Dumbledores Blick deutete auf den blonden Slytherin, der nah an der Kante des Sofas stand und mit starren Augen die runzeligen und vermutlich bereits Jahrhunderte alten Buchrücken in den deckenhohen Regalen fixierte.

Plötzlich schien es Harry wie Schuppen von den Augen zu fallen und er wandte sich Malfoy zu, der immer noch demonstrativ an dem Gryffindor-Schüler vorbeischaute. Langsam erkannte ich, wie Harry einen Schritt auf den Blondschopf zuging und ihm zögerlich die Hand entgegenstreckte. Ich wusste genau, wieviel Überwindung es Harry kosten musste, seinem Erzfeind die Hand zu reichen.

Doch Harry schien auch bewusst zu sein, dass er ohne Malfoy sicherlich nicht mehr am Leben wäre. Ein leises Dankeschön konnte ich Harrys Lippen entnehmen und da Malfoy die Situation scheinbar ebenso unangenehm empfand wie Harry, nickte er nur halbherzig und nahm den Dank meines Freundes an.

Scheinbar froh darüber, dass ihr Händeschütteln endlich vorbei war, wichen die beiden Jungen voneinander zurück, die Blicke starr in unterschiedliche Richtungen gewandt und die Rücken kerzengerade, als hätte sie jemand in Statuen verwandelt.

Ein verächtliches Schnauben, welches ich aus Snapes Richtung vernahm, durchbrach die Stille und der Lehrer für Zaubertränke machte auf dem Absatz kehrt und verließ nach einem eindringlichen Blick in Dumbledores Richtung mit wallendem Umhang das Büro durch die schwere hölzerne Türe.
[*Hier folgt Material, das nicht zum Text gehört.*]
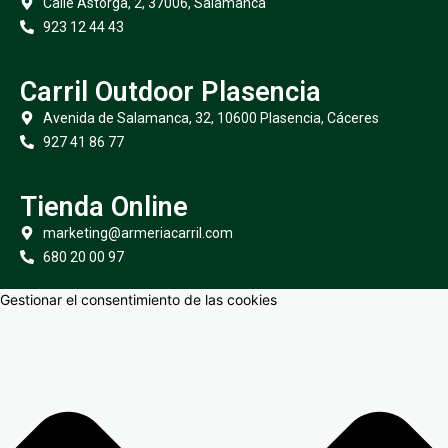
Calle Astorga, 2, 37006, Salamanca
923 12 44 43
Carril Outdoor Plasencia
Avenida de Salamanca, 32, 10600 Plasencia, Cáceres
927 41 86 77
Tienda Online
marketing@armeriacarril.com
680 20 00 97
Gestionar el consentimiento de las cookies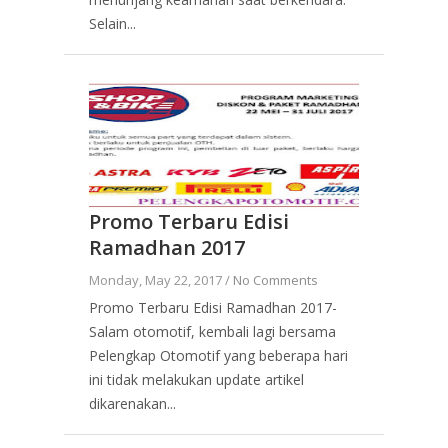
Selain...
Promo Terbaru Edisi
Ramadhan 2017
Monday, May 22, 2017 /
No Comments
Promo Terbaru Edisi Ramadhan 2017-
Salam otomotif, kembali lagi bersama
Pelengkap Otomotif yang beberapa hari
ini tidak melakukan update artikel
dikarenakan...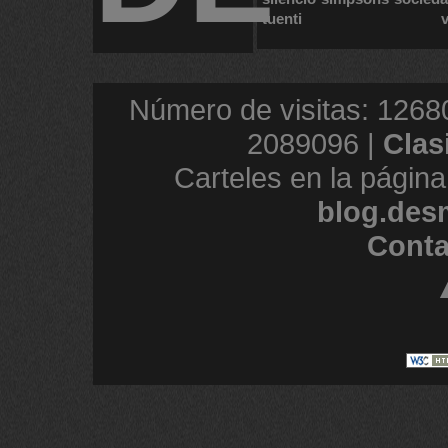
tuenti
Número de visitas: 1268
2089096 |
Clas
Carteles en la página
blog.des
Conta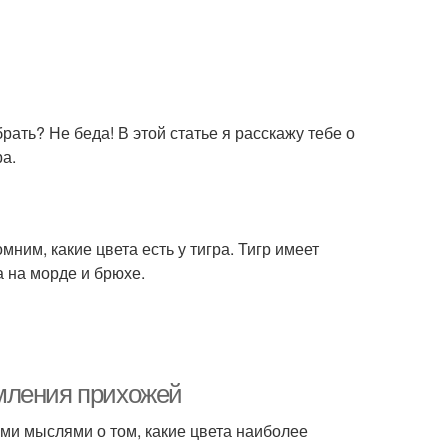
рать? Не беда! В этой статье я расскажу тебе о
ра.
мним, какие цвета есть у тигра. Тигр имеет
а на морде и брюхе.
мления прихожей
ими мыслями о том, какие цвета наиболее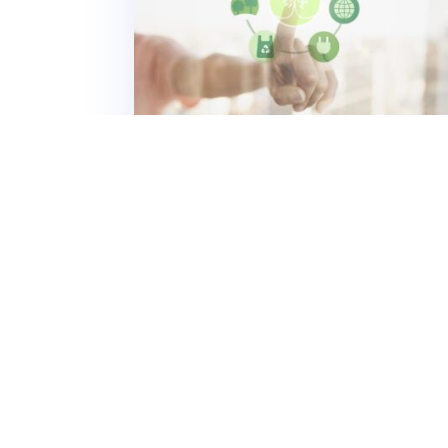
Obavještenje za privrednike: CBA
informativni letci
Evropska komisija je na svom
zvaničnom sajtu objavila nove
informativne letke koji sadrže
ključne informacije o CBAM
(Mehanizam za prekogranično
čitaj više
prilagođavanje ugljenika) za
proizvođače u sektorima kao što su:
aluminijum, gvožđe i čelik,
električna energija, cement,...
« Stariji unosi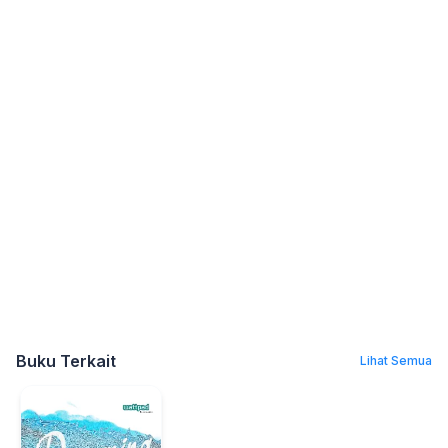
Buku Terkait
Lihat Semua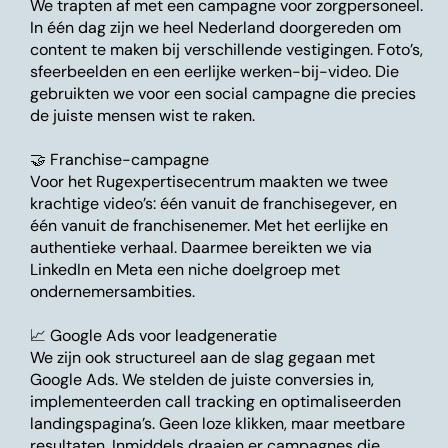
We trapten af met een campagne voor zorgpersoneel.
In één dag zijn we heel Nederland doorgereden om
content te maken bij verschillende vestigingen. Foto’s,
sfeerbeelden en een eerlijke werken-bij-video. Die
gebruikten we voor een social campagne die precies
de juiste mensen wist te raken.
🤝 Franchise-campagne
Voor het Rugexpertisecentrum maakten we twee
krachtige video’s: één vanuit de franchisegever, en
één vanuit de franchisenemer. Met het eerlijke en
authentieke verhaal. Daarmee bereikten we via
LinkedIn en Meta een niche doelgroep met
ondernemersambities.
📈 Google Ads voor leadgeneratie
We zijn ook structureel aan de slag gegaan met
Google Ads. We stelden de juiste conversies in,
implementeerden call tracking en optimaliseerden
landingspagina’s. Geen loze klikken, maar meetbare
resultaten. Inmiddels draaien er campagnes die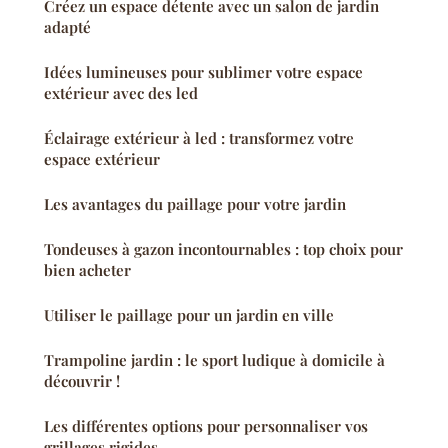
Créez un espace détente avec un salon de jardin
adapté
Idées lumineuses pour sublimer votre espace
extérieur avec des led
Éclairage extérieur à led : transformez votre
espace extérieur
Les avantages du paillage pour votre jardin
Tondeuses à gazon incontournables : top choix pour
bien acheter
Utiliser le paillage pour un jardin en ville
Trampoline jardin : le sport ludique à domicile à
découvrir !
Les différentes options pour personnaliser vos
grillages rigides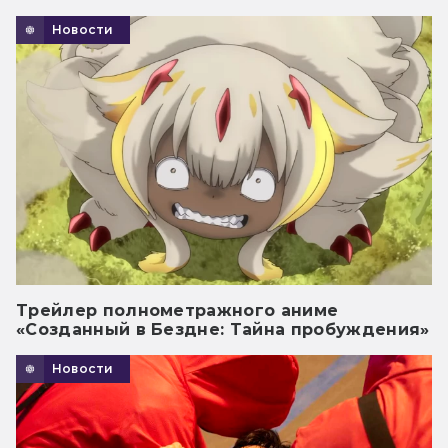
Новости
Трейлер полнометражного аниме
«Созданный в Бездне: Тайна пробуждения»
Новости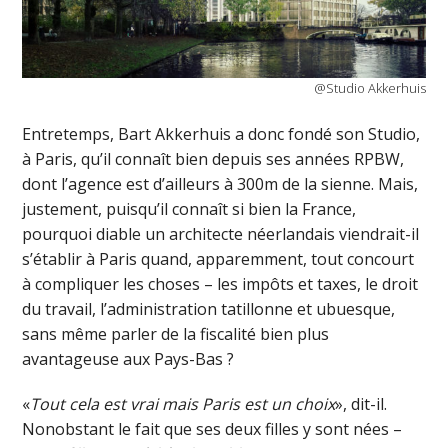
@Studio Akkerhuis
Entretemps, Bart Akkerhuis a donc fondé son Studio,
à Paris, qu’il connaît bien depuis ses années RPBW,
dont l’agence est d’ailleurs à 300m de la sienne. Mais,
justement, puisqu’il connaît si bien la France,
pourquoi diable un architecte néerlandais viendrait-il
s’établir à Paris quand, apparemment, tout concourt
à compliquer les choses – les impôts et taxes, le droit
du travail, l’administration tatillonne et ubuesque,
sans même parler de la fiscalité bien plus
avantageuse aux Pays-Bas ?
«
Tout cela est vrai mais Paris est un choix
», dit-il.
Nonobstant le fait que ses deux filles y sont nées –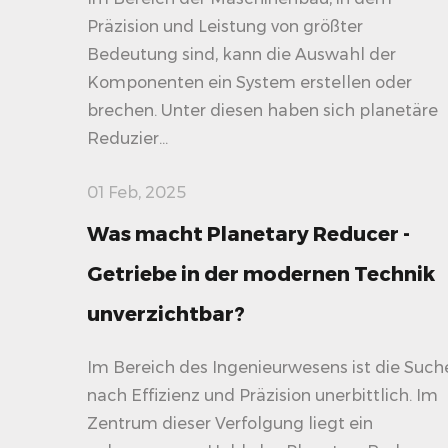
Präzision und Leistung von größter
Bedeutung sind, kann die Auswahl der
Komponenten ein System erstellen oder
brechen. Unter diesen haben sich planetäre
Reduzier...
01 Feb, 2025
Was macht Planetary Reducer -
Getriebe in der modernen Technik
unverzichtbar?
Im Bereich des Ingenieurwesens ist die Such
nach Effizienz und Präzision unerbittlich. Im
Zentrum dieser Verfolgung liegt ein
Auch ihm musste die Situation sichtlich unangenehm gewesen sein, weshalb er sich vermutlich lieber wieder seinen Tränken im Kerker widmete, als Zuschauer einer erzwungenen Entschuldigung Harrys an Malfoy zu sein.

„Nun ich denke, Sie sollten alle erst einmal die Ereignisse und Erkenntnisse des heutigen Tages verdauen und sich ein wenig ausruhen, bevor wir weiteres Vorgehen besprechen." verkündete der Schulleiter mit sanfter Stimme und nickte auffordernd in Richtung der Tür.

Glücklich, der seltsamen Situation zu entkommen, ergriff ich Harrys Arm und zog ihn zum Ausgang, während ein Blick über meinen Rücken mir verriet, dass Malfoy uns ebenso folgte. Seine Augen funkelten, ich verlor mich ungewollt in dem stürmischen Grau und ein Schauer lief mir den Rücken hinab. Schnell zwang ich mich, nach vorne zu schauen und war unfassbar froh, als die frische Luft des Treppenhauses mich umfing und meine warmen Wangen kühlte.

Während ich an Harrys Seite die Treppen hinablief, vernahm ich neben mir einen herben Geruch, der mir nur zu bekannt vorkam und kurz darauf spürte ich einen Luftzug neben mir, als der blonde Slytherin mit schnellen Schritten an mir vorbei die Treppe hinunter lief.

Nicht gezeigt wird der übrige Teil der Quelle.